The solution is estimated to generate $1.25 million in value a year.
Gas production in OMV-operated fields is constrained by market demand. Gas condensate, however, can easily be stored so that it can be sold at a later date.
OMV, an Austrian integrated oil and gas producer that operates several fields worldwide, aims to maximize gas condensate production while producing enough gas to meet demand.
All well production streams are co-mingled into a common separator at the onshore processing plant with no individual well liquid metering. Only wellhead wet gas meters (differential pressure, V-cone) are available to measure the individual well gas rates and hence, there are no facilities installed (onshore or offshore) to enable well testing using dedicated equipment.
Historically, excess field gas deliverability enabled the use of Deliberately Disturbed Well Testing (DDWT) techniques to record the change in total field liquid rates by beaning up or down individual wells to test the wells by difference. Production engineers at field will once a month analyze well perturbation data and manually calculate new condensate-gas ratios (CGR) and water-gas ratios (WGR) in a spreadsheet.
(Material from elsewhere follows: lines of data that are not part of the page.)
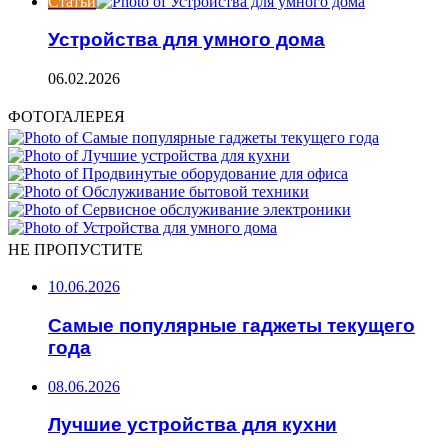
Статьи
Устройства для умного дома
06.02.2026
ФОТОГАЛЕРЕЯ
НЕ ПРОПУСТИТЕ
10.06.2026
Самые популярные гаджеты текущего
года
08.06.2026
Лучшие устройства для кухни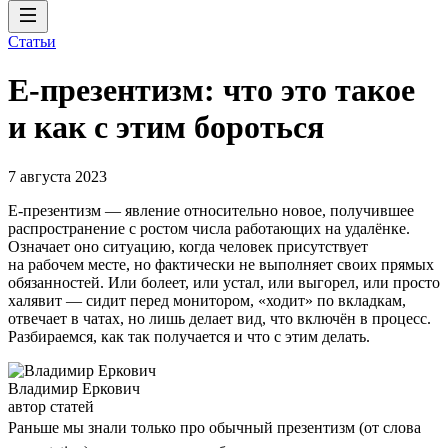
Статьи
Е-презентизм: что это такое
и как с этим бороться
7 августа 2023
Е-презентизм — явление относительно новое, получившее
распространение с ростом числа работающих на удалёнке.
Означает оно ситуацию, когда человек присутствует
на рабочем месте, но фактически не выполняет своих прямых
обязанностей. Или болеет, или устал, или выгорел, или просто
халявит — сидит перед монитором, «ходит» по вкладкам,
отвечает в чатах, но лишь делает вид, что включён в процесс.
Разбираемся, как так получается и что с этим делать.
Владимир Еркович
автор статей
Раньше мы знали только про обычный презентизм (от слова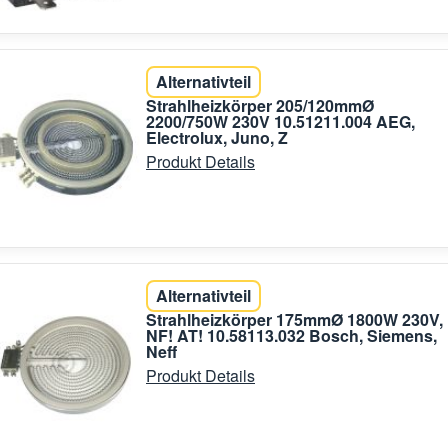
Alternativteil
Strahlheizkörper 205/120mmØ
2200/750W 230V 10.51211.004 AEG,
Electrolux, Juno, Z
Produkt Details
Alternativteil
Strahlheizkörper 175mmØ 1800W 230V,
NF! AT! 10.58113.032 Bosch, Siemens,
Neff
Produkt Details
As the data is often noisy and hard to interpret, the allocations sometimes prove to be difficult to calculate. The field production is also declining (depletion) and no longer has surplus deliverability under normal offtake conditions, therefore well testing by the same techniques will cause additional production deferment.
More accurate CGR and WGR allocations would provide OMV with a more precise understanding of the composition of the fluids that each well produces at any given time, enabling the company to maximize condensate production by simply ranking high CGR wells during low gas demand and optimize its operations at the field.
OMV and Cognite worked together to ingest data from four different sources, including OSIsoft PI and Aspen HYSYS, into Cognite Data Fusion®.
Once all the relevant data about condensate-gas and water-gas ratio allocations was stored in one place, the development team was able to create a system that automatically analyzes well perturbations.
The system consists of a mathematical model that continuously identifies time periods with well perturbations and back-allocates field CGRs and WGRs to wells. The model output is visualized in a dashboard that lets production engineers easily track and verify results and adjust other models and systems.
OMV estimates that automating the process for calculating CGRs and WGRs at the OMV field generate about $1,250,000 a year in value by increasing gas condensate production and eliminating the need to run manual calculations.